There are some benefits from organs grown in a lab, and sure, I would love to have a phallus that was the real thing. what bothers me is that sometimes we take things too far. At this point, maybe we are only making organs for those who would have had a long life were it not for their organ replacement, but my fear is that it won't stop there. Take implants for instance. There are legitimate uses such as the woman who has lost a breast or a man who has lost a testicle and both the woman and man feel like less of their gender without them. We then took implants and started using them to give women with normal breasts into double Ds or putting in pec implants in guys who want a muscular looking chest but don't want to do the work to get them. Implants are not organs sure, but they are an example if technology that was started to restore something that was lost to using them just as frequently or more so for asthetic reasons.

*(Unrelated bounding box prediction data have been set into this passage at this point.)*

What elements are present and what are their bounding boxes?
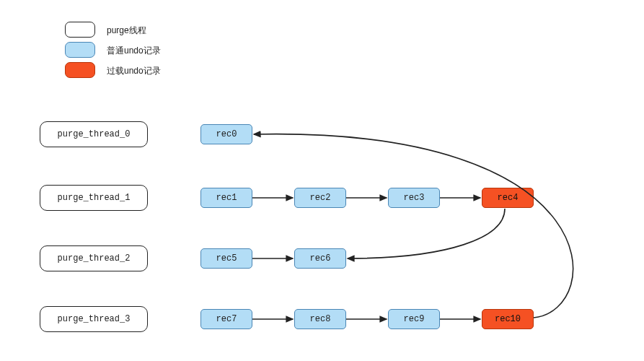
rec-label: rec2 — [310, 193, 331, 203]
arrow-rec10-rec0 — [254, 134, 573, 318]
rec-label: rec10 — [495, 314, 521, 324]
legend-swatch-thread — [65, 22, 95, 38]
rec-label: rec7 — [216, 314, 237, 324]
rec-box-rec0: rec0 — [200, 124, 252, 144]
rec-box-rec4: rec4 — [482, 188, 534, 208]
rec-label: rec0 — [216, 129, 237, 139]
rec-box-rec5: rec5 — [200, 248, 252, 269]
rec-box-rec6: rec6 — [294, 248, 346, 269]
thread-label-1: purge_thread_1 — [58, 193, 131, 203]
rec-label: rec4 — [498, 193, 519, 203]
thread-box-0: purge_thread_0 — [40, 121, 148, 147]
legend-label-overload: 过载undo记录 — [107, 65, 161, 77]
legend-swatch-overload — [65, 62, 95, 78]
rec-box-rec2: rec2 — [294, 188, 346, 208]
rec-box-rec10: rec10 — [482, 309, 534, 329]
thread-label-0: purge_thread_0 — [58, 129, 131, 139]
rec-label: rec3 — [404, 193, 425, 203]
rec-box-rec9: rec9 — [388, 309, 440, 329]
rec-box-rec8: rec8 — [294, 309, 346, 329]
rec-label: rec1 — [216, 193, 237, 203]
rec-box-rec3: rec3 — [388, 188, 440, 208]
rec-box-rec7: rec7 — [200, 309, 252, 329]
rec-label: rec8 — [310, 314, 331, 324]
rec-label: rec5 — [216, 253, 237, 264]
thread-label-3: purge_thread_3 — [58, 314, 131, 324]
arrow-rec4-rec6 — [348, 209, 505, 258]
thread-box-3: purge_thread_3 — [40, 306, 148, 332]
thread-box-1: purge_thread_1 — [40, 185, 148, 211]
legend-label-thread: purge线程 — [107, 25, 146, 37]
legend-label-normal: 普通undo记录 — [107, 45, 161, 57]
rec-box-rec1: rec1 — [200, 188, 252, 208]
thread-label-2: purge_thread_2 — [58, 253, 131, 264]
legend-swatch-normal — [65, 42, 95, 58]
rec-label: rec6 — [310, 253, 331, 264]
rec-label: rec9 — [404, 314, 425, 324]
thread-box-2: purge_thread_2 — [40, 245, 148, 271]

The change doesn't happen overnight. We get used to the procedure of growing something for those who need it, then it becomes something we use for beautification. We don't want to age, so we get face lifts, botox injections, breast implants, pec implants and the list goes on. Where there is money to be made, greed sometimes takes the place of common sense. The "improvements" go to those with all the money, and leave those without money no way to obtain the results of the technology. I'm not saying that all Dr.s are money hungry, but if one patient can pay for a new kidney and the other person is poor, who gets the kidney? Theoretically, it shouldn't be based on money but rather need. That doesn't always happen though.
We just need to be careful when we start growing body parts and have some serious regulation.